Les Traversées de Tatihou : quand la musique et le public prennent le large

Publié le 12/08/2018 à 18H06
Un des violonistes du groupe Zef rejoint à pied et en musique l'île de Tatihou.

Un des violonistes du groupe Zef rejoint à pied et en musique l'île de Tatihou.

© France 3 Culturebox (capture d'écran)

La musique, ça se mérite ! Dans la Manche, chaque mois d’août depuis 24 ans, le festival Les Traversées de Tatihou propose au public de rejoindre à marée basse une petite île au large de Saint-Vaast-la-Hougue. Un périple de trente minutes pour découvrir les musiques traditionnelles et du monde. Cette année, plus d’une quarantaine d’artistes venus du monde entier sont présents jusqu’au 15 août.

Tatihou... A lui seul, ce nom est déjà une invitation au voyage, une porte ouverte sur le dépaysement. Un nom qui serait d’origine scandinave, le  "hou" signifie "terre entourée d'eau" et "Tati" est un nom propre. Pour certains, c'est la trace du passage des Vikings dans la région. Avec une telle histoire, pas étonnant qu’un festival dédié aux musiques traditionnelles et du monde se soit développé ici, sur ce petit bout de terre de 28 hectares située sur la côte est du Cotentin (mais rattaché administrativement à Saint-Vaast-la-Hougue dans la Manche).
Traversées de Tatihou 2 © France 3 Culturebox (capture d'écran)

Au rythme des grandes marées

Pour la rejoindre, il faut parcourir 1,2 km, soit une petite demi-heure de marche à marée basse en suivant le rhun (la chaussée qui traverse les parcs à huîtres) mais uniquement quand le coefficient de marée est supérieur à 65. Le festival Les Traversées de Tatihou vit donc au rythme des grandes marées : ce sont elles qui déterminent les heures des représentations et les dates du festival.

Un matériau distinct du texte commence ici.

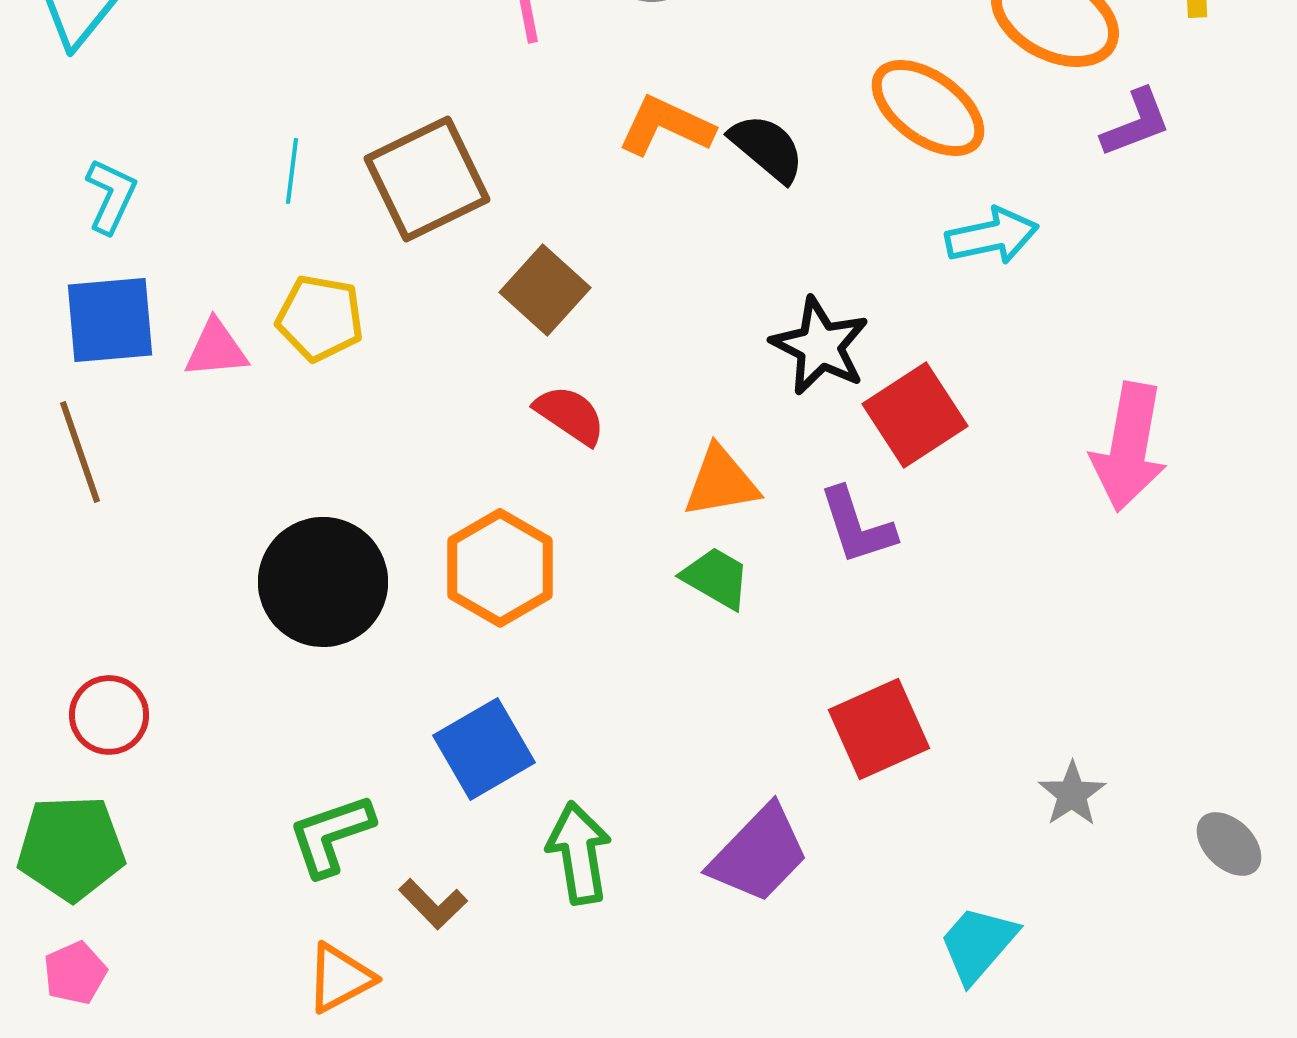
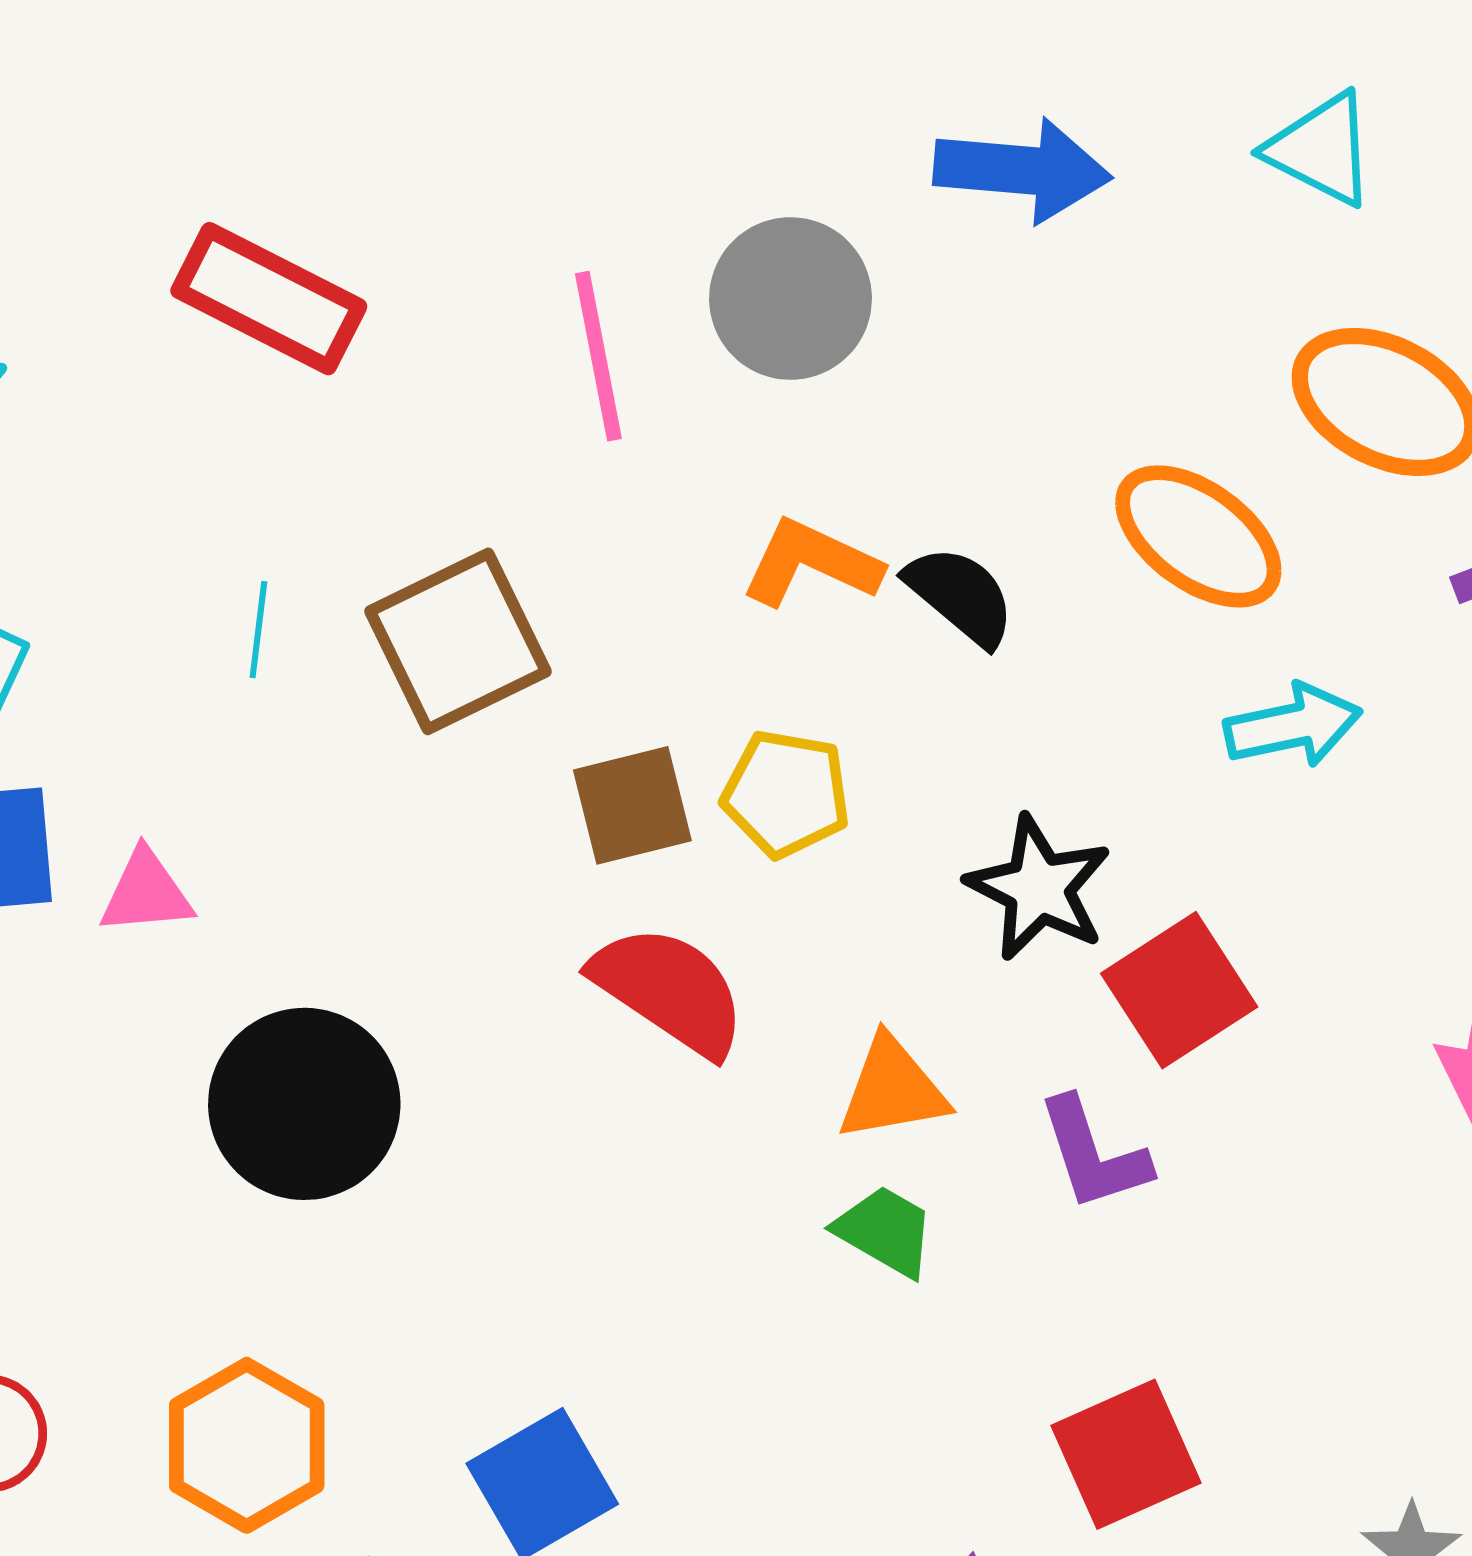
brown square: (545, 290) -> (632, 805), turned 34
yellow pentagon: (320, 318) -> (786, 794), moved
red semicircle: (570, 415) -> (669, 990), size x1.5
orange hexagon: (500, 568) -> (247, 1445), moved
black circle: (323, 582) -> (304, 1104), moved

C'est bien beau de faire venir les gens sur l'île pour écouter de la musique mais il faut qu’ils puissent revenir à pied avant que la marée remonte ! Une fois le littoral rejoint, d’autres rendez-vous musicaux sont prévus à Saint-Vaast-la-Hougue.

Reportage : France 3 Normandie - S. Rouil / M. Tregouet / S. Ledey

https://videos.francetv.fr/video/NI_1276511@Culture

Peu de têtes d'affiche

Ici, le public ne vient pas pour les têtes d’affiche, peu nombreuses - Emir Kusturica, le réunionnais Danyèl Waro, l'ensemble vocal corse A Filetta sont celles de l’édition 2018 – mais pour s’offrir un grand bol de découvertes musicales sur fond d’embruns. Ici, l'oreille vagabonde et ne cherche pas forcément du "connu", bien au contraire.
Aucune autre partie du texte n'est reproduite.